Work to complete => Reproduce the following data exactly, minus any images.

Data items
......
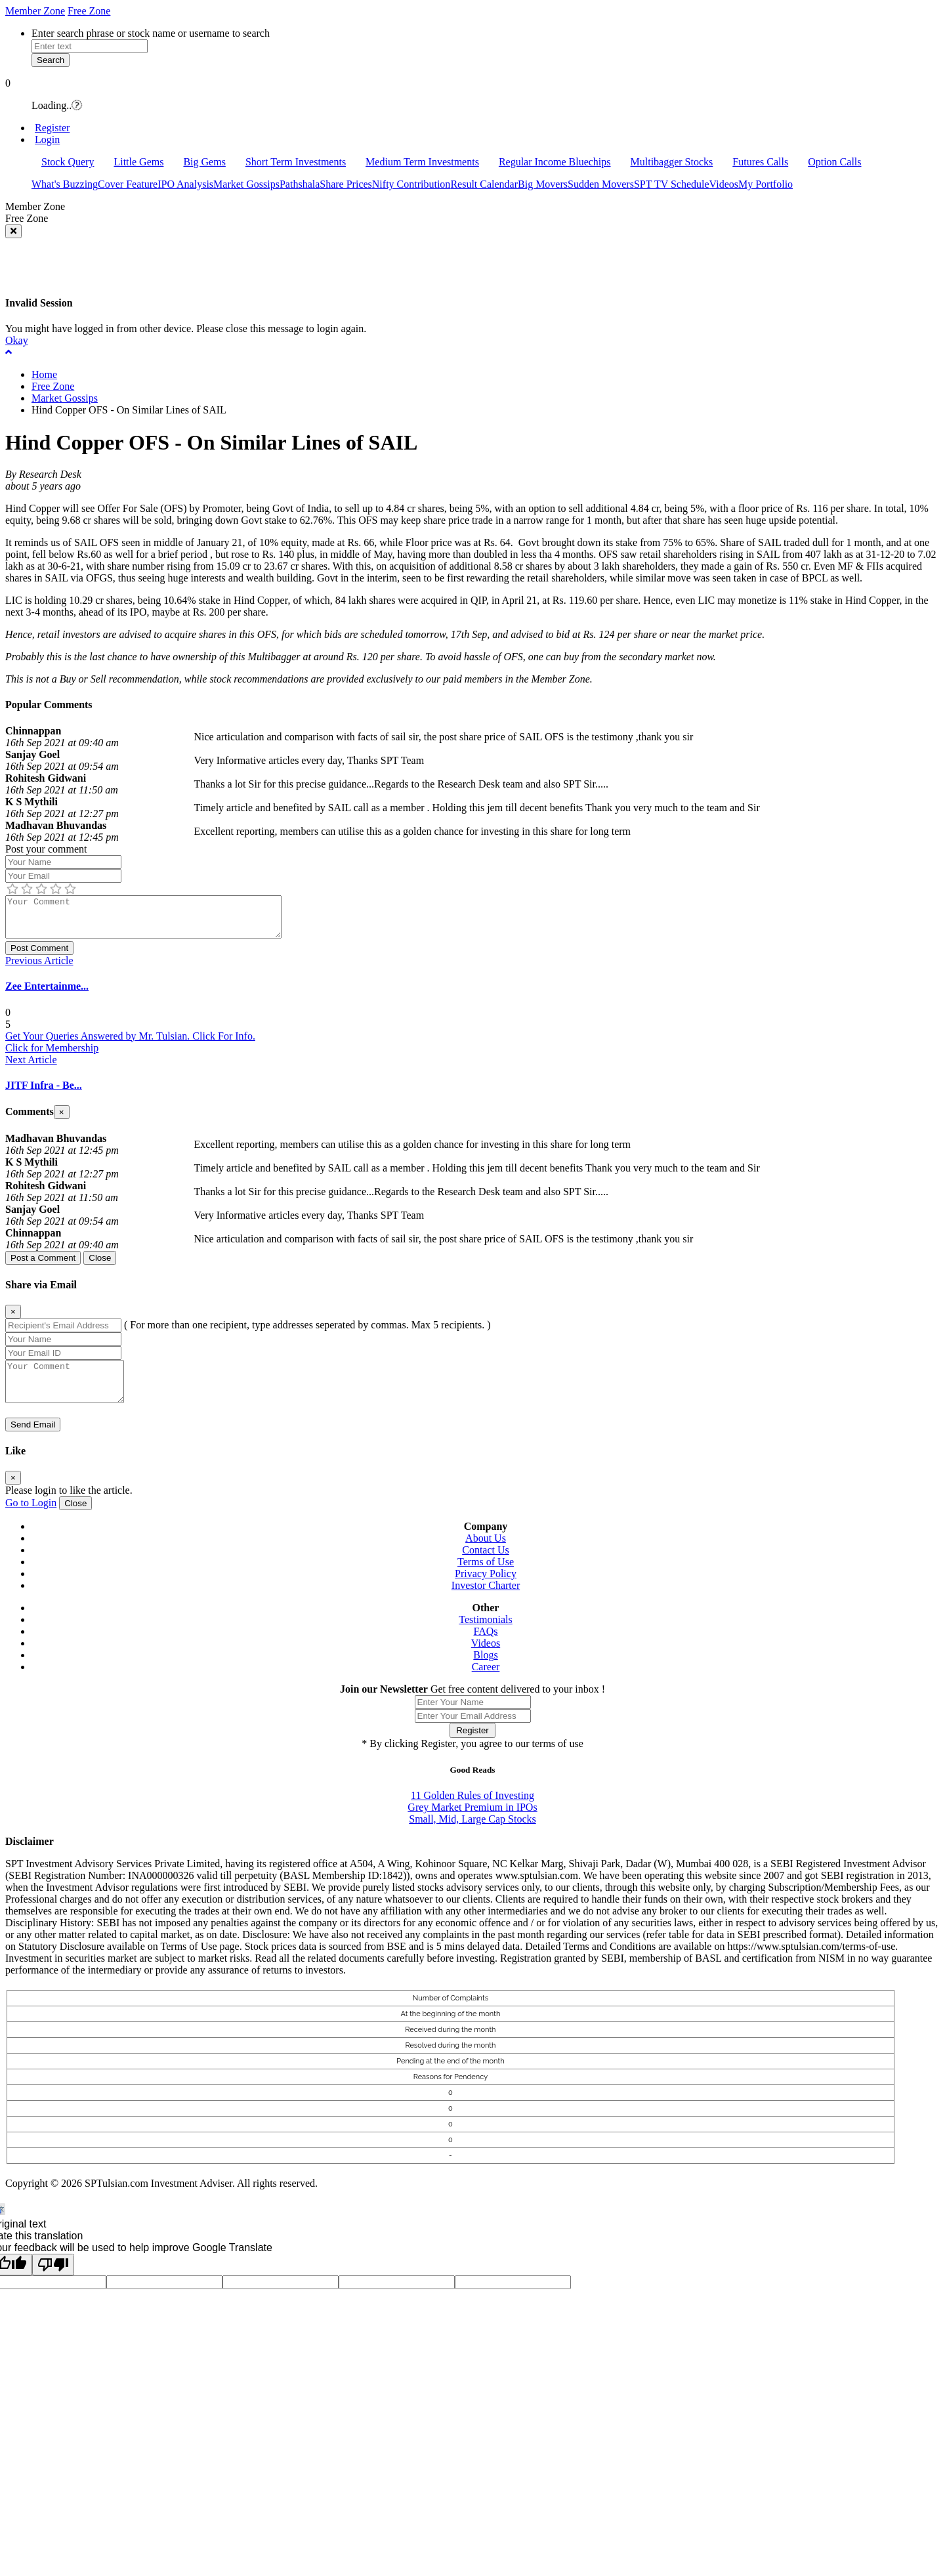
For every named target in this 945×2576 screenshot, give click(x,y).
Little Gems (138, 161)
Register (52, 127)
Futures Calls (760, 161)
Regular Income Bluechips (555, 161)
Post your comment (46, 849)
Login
......
Result below =>
For every named target in this 945×2576 screenshot, give click(x,y).
Little Gems (138, 161)
Register (52, 127)
Futures Calls (760, 161)
Regular Income Bluechips (555, 161)
Post your comment (46, 849)
Login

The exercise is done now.